Start of Data for this task

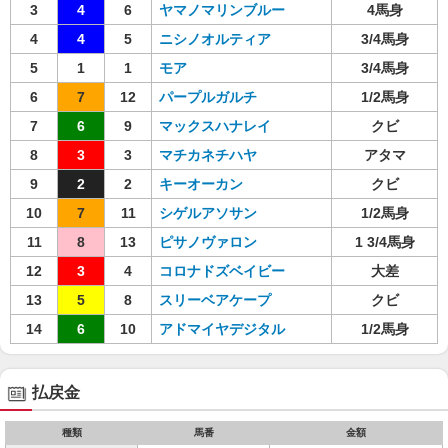
3
4
6
ヤマノマリンブルー
4馬身
4
4
5
ニシノオルティア
3/4馬身
5
1
1
モア
3/4馬身
6
7
12
パープルガルチ
1/2馬身
7
6
9
マックスハナレイ
クビ
8
3
3
マチカネチハヤ
アタマ
9
2
2
キーオーカン
クビ
10
7
11
シゲルアソサン
1/2馬身
11
8
13
ピサノヴァロン
1 3/4馬身
12
3
4
コロナドズベイビー
大差
13
5
8
スリーベアケープ
クビ
14
6
10
アドマイヤデジタル
1/2馬身
払戻金
種類
馬番
金額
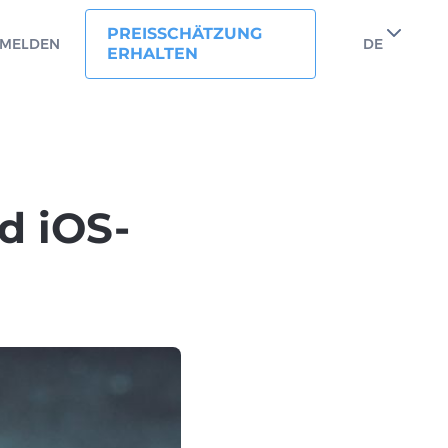
PREISSCHÄTZUNG
MELDEN
DE
ERHALTEN
d iOS-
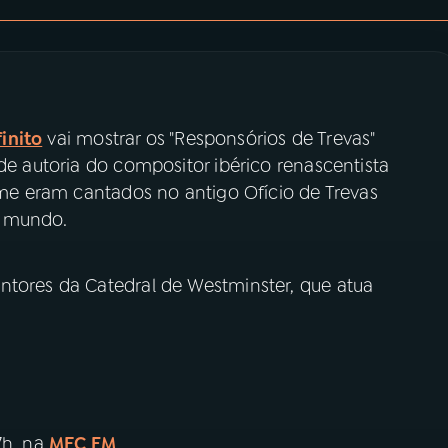
inito
vai mostrar os "Responsórios de Trevas"
 de autoria do compositor ibérico renascentista
orme eram cantados no antigo Ofício de Trevas
o mundo.
ntores da Catedral de Westminster, que atua
7h, na
MEC FM
.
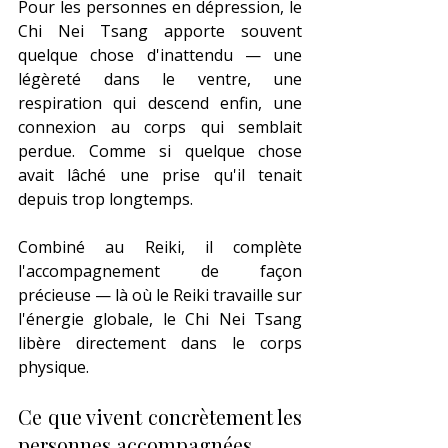
Pour les personnes en dépression, le 
Chi Nei Tsang apporte souvent 
quelque chose d'inattendu — une 
légèreté dans le ventre, une 
respiration qui descend enfin, une 
connexion au corps qui semblait 
perdue. Comme si quelque chose 
avait lâché une prise qu'il tenait 
depuis trop longtemps.
Combiné au Reiki, il complète 
l'accompagnement de façon 
précieuse — là où le Reiki travaille sur 
l'énergie globale, le Chi Nei Tsang 
libère directement dans le corps 
physique.
Ce que vivent concrètement les 
personnes accompagnées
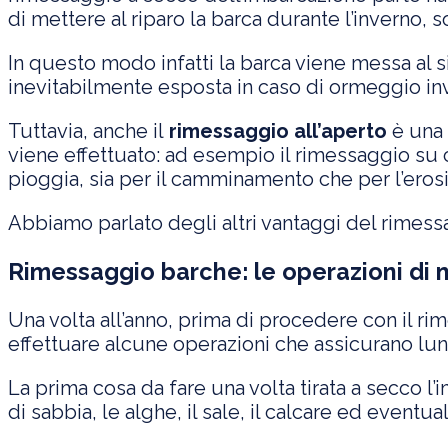
di mettere al riparo la barca durante l’inverno, s
In questo modo infatti la barca viene messa al si
inevitabilmente esposta in caso di ormeggio in
Tuttavia, anche il
rimessaggio all’aperto
è una 
viene effettuato: ad esempio il rimessaggio su 
pioggia, sia per il camminamento che per l’ero
Abbiamo parlato degli altri vantaggi del rimess
Rimessaggio barche: le operazioni di
Una volta all’anno, prima di procedere con il ri
effettuare alcune operazioni che assicurano lun
La prima cosa da fare una volta tirata a secco l
di sabbia, le alghe, il sale, il calcare ed eventu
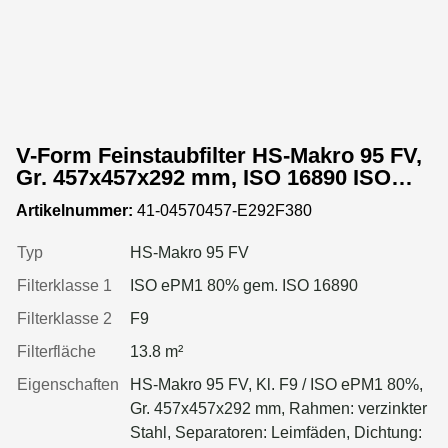
V-Form Feinstaubfilter HS-Makro 95 FV,
Gr. 457x457x292 mm, ISO 16890 ISO
ePM1 80%, Rahmen: verzinkter Stahl,
Artikelnummer:
41-04570457-E292F380
Dichtung: einseitig, geschäumt
Typ
HS-Makro 95 FV
Filterklasse 1
ISO ePM1 80% gem. ISO 16890
Filterklasse 2
F9
Filterfläche
13.8 m²
Eigenschaften
HS-Makro 95 FV, Kl. F9 / ISO ePM1 80%,
Gr. 457x457x292 mm, Rahmen: verzinkter
Stahl, Separatoren: Leimfäden, Dichtung:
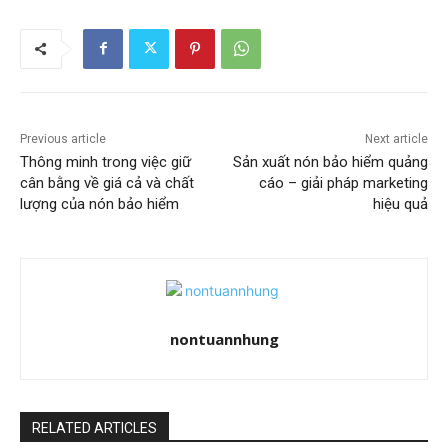
Previous article
Next article
Thông minh trong việc giữ
Sản xuất nón bảo hiểm quảng
cân bằng về giá cả và chất
cáo – giải pháp marketing
lượng của nón bảo hiểm
hiệu quả
nontuannhung
RELATED ARTICLES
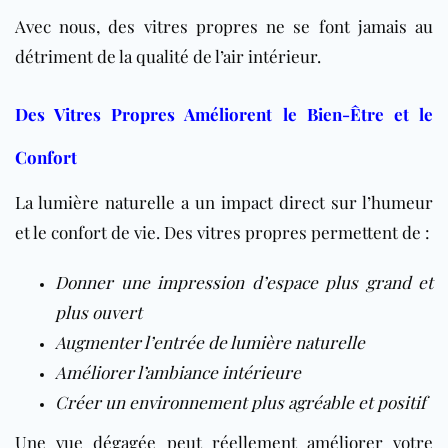
Avec nous, des vitres propres ne se font jamais au
détriment de la qualité de l’air intérieur.
Des Vitres Propres Améliorent le Bien-Être et le
Confort
La lumière naturelle a un impact direct sur l’humeur
et le confort de vie. Des vitres propres permettent de :
Donner une impression d’espace plus grand et
plus ouvert
Augmenter l’entrée de lumière naturelle
Améliorer l’ambiance intérieure
Créer un environnement plus agréable et positif
Une vue dégagée peut réellement améliorer votre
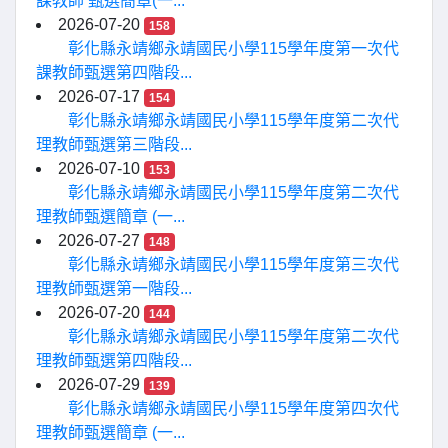
課教師 甄選簡章(一...
2026-07-20
158
彰化縣永靖鄉永靖國民小學115學年度第一次代
課教師甄選第四階段...
2026-07-17
154
彰化縣永靖鄉永靖國民小學115學年度第二次代
理教師甄選第三階段...
2026-07-10
153
彰化縣永靖鄉永靖國民小學115學年度第二次代
理教師甄選簡章 (一...
2026-07-27
148
彰化縣永靖鄉永靖國民小學115學年度第三次代
理教師甄選第一階段...
2026-07-20
144
彰化縣永靖鄉永靖國民小學115學年度第二次代
理教師甄選第四階段...
2026-07-29
139
彰化縣永靖鄉永靖國民小學115學年度第四次代
理教師甄選簡章 (一...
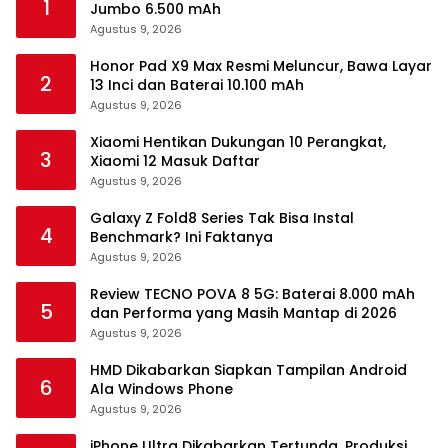
1
Jumbo 6.500 mAh
Agustus 9, 2026
Honor Pad X9 Max Resmi Meluncur, Bawa Layar
2
13 Inci dan Baterai 10.100 mAh
Agustus 9, 2026
Xiaomi Hentikan Dukungan 10 Perangkat,
3
Xiaomi 12 Masuk Daftar
Agustus 9, 2026
Galaxy Z Fold8 Series Tak Bisa Instal
4
Benchmark? Ini Faktanya
Agustus 9, 2026
Review TECNO POVA 8 5G: Baterai 8.000 mAh
5
dan Performa yang Masih Mantap di 2026
Agustus 9, 2026
HMD Dikabarkan Siapkan Tampilan Android
6
Ala Windows Phone
Agustus 9, 2026
iPhone Ultra Dikabarkan Tertunda, Produksi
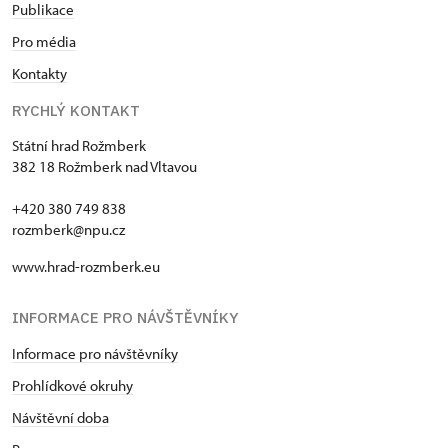
Publikace
Pro média
Kontakty
RYCHLÝ KONTAKT
Státní hrad Rožmberk
382 18 Rožmberk nad Vltavou
+420 380 749 838
rozmberk@npu.cz
www.hrad-rozmberk.eu
INFORMACE PRO NÁVŠTĚVNÍKY
Informace pro návštěvníky
Prohlídkové okruhy
Návštěvní doba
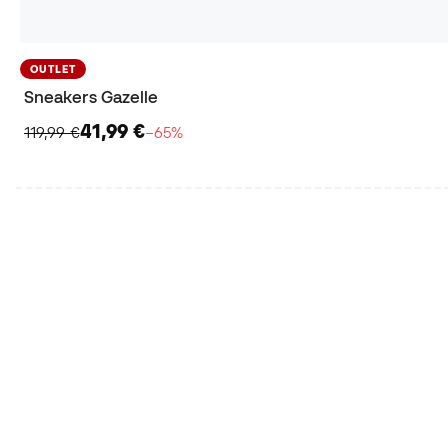
OUTLET
Sneakers Gazelle
41,99 €
119,99 €
−65%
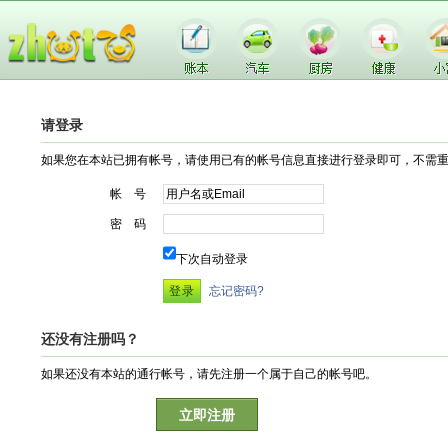
请登录
如果您在本站已拥有帐号，请使用已有的帐号信息直接进行登录即可，不需
帐 号
密 码
下次自动登录
忘记密码?
还没有注册吗？
如果还没有本站的通行帐号，请先注册一个属于自己的帐号吧。
立即注册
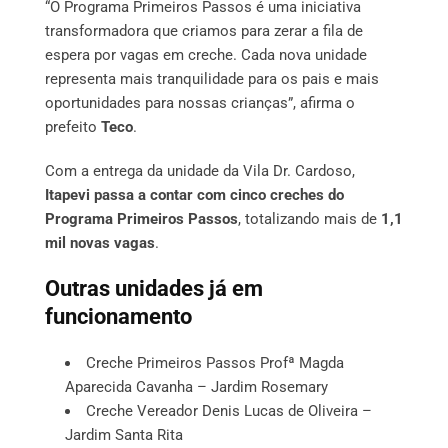
“O Programa Primeiros Passos é uma iniciativa
transformadora que criamos para zerar a fila de
espera por vagas em creche. Cada nova unidade
representa mais tranquilidade para os pais e mais
oportunidades para nossas crianças”, afirma o
prefeito
Teco
.
Com a entrega da unidade da Vila Dr. Cardoso,
Itapevi passa a contar com cinco creches do
Programa Primeiros Passos
, totalizando mais de
1,1
mil novas vagas
.
Outras unidades já em
funcionamento
Creche Primeiros Passos Profª Magda
Aparecida Cavanha – Jardim Rosemary
Creche Vereador Denis Lucas de Oliveira –
Jardim Santa Rita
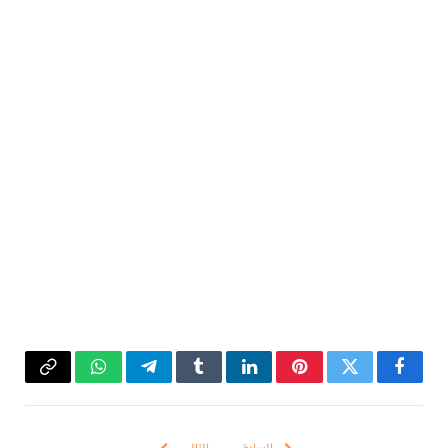
فيسبوك
تويتر
بينتيريست
لينكدإن
Tumblr
تيلقرام
واتساب
Copy
Link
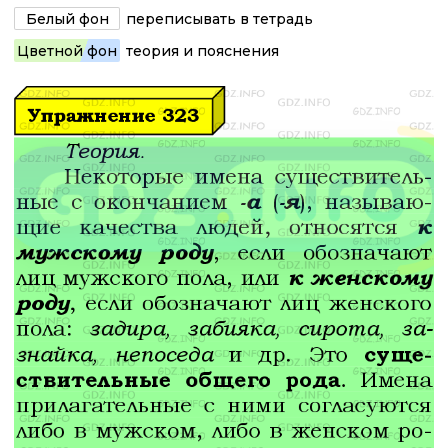
Белый фон
переписывать в тетрадь
Цветной фон
теория и пояснения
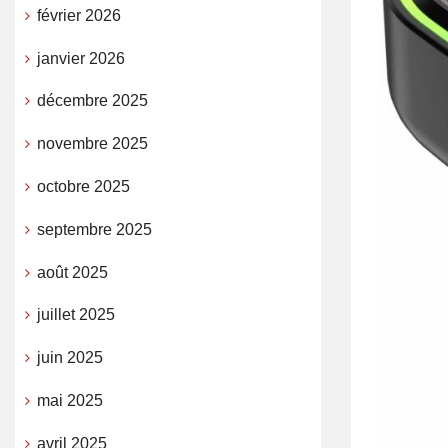
février 2026
janvier 2026
décembre 2025
novembre 2025
octobre 2025
septembre 2025
août 2025
juillet 2025
juin 2025
mai 2025
avril 2025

End of Data for this task

§ **Required action**
The line containing "di mettere al" marks the end: transcribe every line from the start of the listing up to and including it, minus the pictures.

§ **Solved exercise**
3
4
6
ヤマノマリンブルー
4馬身
4
4
5
ニシノオルティア
3/4馬身
5
1
1
モア
3/4馬身
6
7
12
パープルガルチ
1/2馬身
7
6
9
マックスハナレイ
クビ
8
3
3
マチカネチハヤ
アタマ
9
2
2
キーオーカン
クビ
10
7
11
シゲルアソサン
1/2馬身
11
8
13
ピサノヴァロン
1 3/4馬身
12
3
4
コロナドズベイビー
大差
13
5
8
スリーベアケープ
クビ
14
6
10
アドマイヤデジタル
1/2馬身
払戻金
種類
馬番
金額
PREISSCHÄTZUNG
MELDEN
DE
ERHALTEN
d iOS-
inito
vai mostrar os "Responsórios de Trevas"
 de autoria do compositor ibérico renascentista
orme eram cantados no antigo Ofício de Trevas
o mundo.
ntores da Catedral de Westminster, que atua
7h, na
MEC FM
.
Pour les personnes en dépression, le 
Chi Nei Tsang apporte souvent 
quelque chose d'inattendu — une 
légèreté dans le ventre, une 
respiration qui descend enfin, une 
connexion au corps qui semblait 
perdue. Comme si quelque chose 
avait lâché une prise qu'il tenait 
depuis trop longtemps.
Combiné au Reiki, il complète 
l'accompagnement de façon 
précieuse — là où le Reiki travaille sur 
l'énergie globale, le Chi Nei Tsang 
libère directement dans le corps 
physique.
Ce que vivent concrètement les 
personnes accompagnées
di mettere al riparo la barca durante l’inverno, s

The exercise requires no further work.